Never again: a reality check

The historiography of the Holocaust is important. The way how I learned about it in school was a sort of cartoonish evil done by one-dimensional Nazis, but then everything went back to some idyllic past as soon as the concentration camps were liberated.

That last point in particular is often used to criticize the very founding of modern Israel: why didn’t European Jews remain in that paradise that was Europe after the War? While the assumptions underlying the question itself are somewhat absurd given that the majority of today’s Israelis are descended from Jewish refugees expelled from Muslim countries, it’s still worth answering. The answer though, is a dark spot on European history and challenges much of our post-war mythology.

First off, European Jews that survived the Holocaust often had no home or property to go home to:

The vast majority of property stolen from Europe’s Jews by the Nazis and their collaborators has never been returned, according to a new study.

Property that is now worth between $115bn (£58.2bn) and $175bn is still missing, Mr Zabludoff says, despite numerous clear and explicit international agreements and country promises made during world war two and immediately thereafter”.

All around Amsterdam Oost there are plagues in front of houses mentioning that entire families of Jews had lived there and had been killed.
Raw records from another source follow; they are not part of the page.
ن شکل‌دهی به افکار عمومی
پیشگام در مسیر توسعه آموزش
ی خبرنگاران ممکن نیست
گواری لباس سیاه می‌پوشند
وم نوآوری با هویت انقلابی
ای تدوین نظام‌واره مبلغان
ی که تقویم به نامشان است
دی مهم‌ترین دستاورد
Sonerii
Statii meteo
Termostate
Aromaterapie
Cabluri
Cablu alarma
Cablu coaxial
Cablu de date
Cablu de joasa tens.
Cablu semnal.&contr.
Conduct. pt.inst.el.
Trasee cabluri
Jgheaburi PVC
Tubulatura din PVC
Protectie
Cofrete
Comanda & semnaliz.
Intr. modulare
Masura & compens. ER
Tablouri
It would seem unlikely surviving relatives ever had a chance to reclaim that property.

In fact, the Dutch government considered Jews who had the gall not to die to be extremists:

Dutch Jews who survived the death camps and returned to the Netherlands were for years monitored by the Dutch secret service because they were considered to be extremists and a danger to democracy, the Parool reported on Saturday.

Many Holocaust survivors were spied on until the 1980s, with the BVD reporting on memorial services and taking notes on who was in attendance, the paper said.
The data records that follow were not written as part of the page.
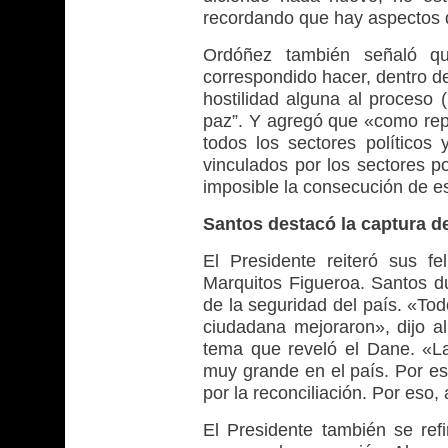
recordando que hay aspectos 
Ordóñez también señaló qu
correspondido hacer, dentro de 
hostilidad alguna al proceso 
paz”. Y agregó que «como repr
todos los sectores políticos 
vinculados por los sectores p
imposible la consecución de es
Santos destacó la captura d
El Presidente reiteró sus fel
Marquitos Figueroa. Santos du
de la seguridad del país. «Tod
ciudadana mejoraron», dijo al
tema que reveló el Dane. «La
muy grande en el país. Por es
por la reconciliación. Por eso,
El Presidente también se refi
The Nederlands Auschwitz Comité, founded in 1956 by survivors, was also considered to be an extremist organisation and monitored, the paper said. The BVD even had a mole within the organisation who reported back on everything that happened.
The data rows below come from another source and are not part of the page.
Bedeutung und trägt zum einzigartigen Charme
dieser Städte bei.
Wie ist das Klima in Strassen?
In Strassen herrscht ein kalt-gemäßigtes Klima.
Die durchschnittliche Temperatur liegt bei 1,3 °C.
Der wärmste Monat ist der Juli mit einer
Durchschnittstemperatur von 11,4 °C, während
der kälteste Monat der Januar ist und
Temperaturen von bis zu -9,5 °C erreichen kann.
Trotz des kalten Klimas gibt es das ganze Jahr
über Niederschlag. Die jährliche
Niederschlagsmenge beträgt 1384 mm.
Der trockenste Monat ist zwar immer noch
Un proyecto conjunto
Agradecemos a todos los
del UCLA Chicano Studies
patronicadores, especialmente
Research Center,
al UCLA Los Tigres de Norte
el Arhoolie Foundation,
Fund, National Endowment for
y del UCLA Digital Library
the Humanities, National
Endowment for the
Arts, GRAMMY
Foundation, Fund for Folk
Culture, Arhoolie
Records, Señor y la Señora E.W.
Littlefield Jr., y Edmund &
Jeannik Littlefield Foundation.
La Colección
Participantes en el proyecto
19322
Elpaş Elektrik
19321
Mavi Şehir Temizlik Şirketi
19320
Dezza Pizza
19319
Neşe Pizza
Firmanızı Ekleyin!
The Netherlands is still struggling to come to terms with the way it treated Jews who returned home in 1945 and whose property and possessions were stolen or lost.

Many councils were all but welcoming to Jewish citizens who returned to claim their homes after the war, even requiring them to pay tax over the periods they had been in hiding or in a camp.

Some 25 municipalities were involved in buying the real estate from the Germans themselves, and obstructed later attempts by owners to get their property back.

The Dutch ability to downplay their own questionable past with euphemisms is legendary. But I digress.

The Amsterdam Jewish History Museum brings out some of this sordid history, with exhibits explaining how many Dutch Jews that survived deportation and camps were simply unable to return to the Netherlands after the war due to bureaucratic hurdles. One didn’t tend to leave a concentration camp with documents proving identity and citizenship.

From what I can tell, some version of this story unfolded in pretty much every European country after the Holocaust. The Kielce Pogrom is one of most well documented examples.

The United States wasn’t nearly as accepting of Jewish refugees as common lore would have you believe. The reality:

For three full years, the U.S. Congress ignored the plight of the Last Million [European refugees from the War]. Only in June of 1948 did Congress pass a bill authorizing the admission of 200,000 DPs, but barring the immigration of the 90% of Jewish survivors who, having spent the war years in the Soviet Union and/or the first months of the postwar period in Poland, were accused of being Communist sympathizers or operatives.

Contrary to the tidy narratives we learn in school, the Holocaust didn’t end the moment the camps were liberated. The Europeans who stole Jewish property had no intention of allowing Jews to return. And today, the children of those who perpetrated the Holocaust are marching in the streets of Europe, having a singular obsession with criticizing just one country on the planet. I wonder why.